MATERIAL FOR THIS TASK –

- - - -

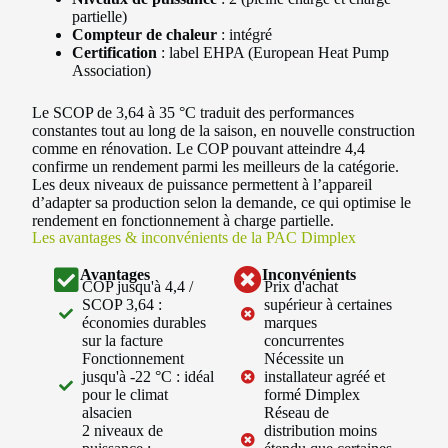
partielle)
Compteur de chaleur
: intégré
Certification
: label EHPA (European Heat Pump
Association)
Le SCOP de 3,64 à 35 °C traduit des performances
constantes tout au long de la saison, en nouvelle construction
comme en rénovation. Le COP pouvant atteindre 4,4
confirme un rendement parmi les meilleurs de la catégorie.
Les deux niveaux de puissance permettent à l’appareil
d’adapter sa production selon la demande, ce qui optimise le
rendement en fonctionnement à charge partielle.
Les avantages & inconvénients de la PAC Dimplex
Avantages
Inconvénients
COP jusqu'à 4,4 /
Prix d'achat
SCOP 3,64 :
supérieur à certaines
économies durables
marques
sur la facture
concurrentes
Fonctionnement
Nécessite un
jusqu'à -22 °C : idéal
installateur agréé et
pour le climat
formé Dimplex
alsacien
Réseau de
2 niveaux de
distribution moins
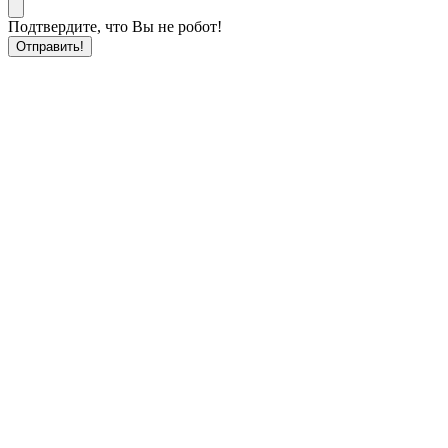
Подтвердите, что Вы не робот!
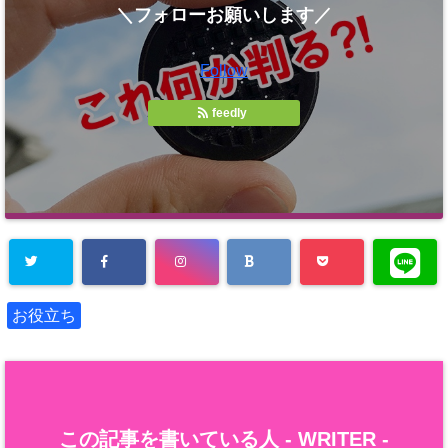
＼フォローお願いします／
Follow
feedly
お役立ち
この記事を書いている人 -
WRITER
-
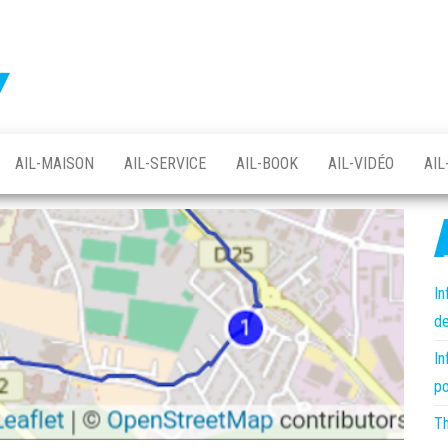
Protégez
votre
vie
votre vie
privée
avec
privée
Linux
avec le
et le
logiciel
AIL-MAISON
AIL-SERVICE
AIL-BOOK
AIL-VIDÉO
AIL
logiciel
libre
libre –
asso AIL
In
de
In
po
Th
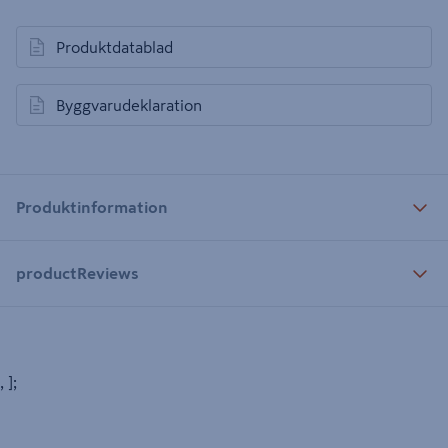
Produktdatablad
öppnas i en ny flik
Byggvarudeklaration
öppnas i en ny flik
Produktinformation
productReviews
, ];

- - - -

WHAT NEEDS TO BE DONE –
Set down all entries above again, exactly, without images.

YOUR SOLUTION –
partielle)
Compteur de chaleur
: intégré
Certification
: label EHPA (European Heat Pump
Association)
Le SCOP de 3,64 à 35 °C traduit des performances
constantes tout au long de la saison, en nouvelle construction
comme en rénovation. Le COP pouvant atteindre 4,4
confirme un rendement parmi les meilleurs de la catégorie.
Les deux niveaux de puissance permettent à l’appareil
d’adapter sa production selon la demande, ce qui optimise le
rendement en fonctionnement à charge partielle.
Les avantages & inconvénients de la PAC Dimplex
Avantages
Inconvénients
COP jusqu'à 4,4 /
Prix d'achat
SCOP 3,64 :
supérieur à certaines
économies durables
marques
sur la facture
concurrentes
Fonctionnement
Nécessite un
jusqu'à -22 °C : idéal
installateur agréé et
pour le climat
formé Dimplex
alsacien
Réseau de
2 niveaux de
distribution moins
Подтвердите, что Вы не робот!
＼フォローお願いします／
Follow
feedly
お役立ち
この記事を書いている人 -
WRITER
-
Protégez
votre
vie
votre vie
privée
avec
privée
Linux
avec le
et le
logiciel
AIL-MAISON
AIL-SERVICE
AIL-BOOK
AIL-VIDÉO
AIL
logiciel
libre
libre –
asso AIL
In
de
In
po
Th
Produktdatablad
öppnas i en ny flik
Byggvarudeklaration
öppnas i en ny flik
Produktinformation
productReviews
, ];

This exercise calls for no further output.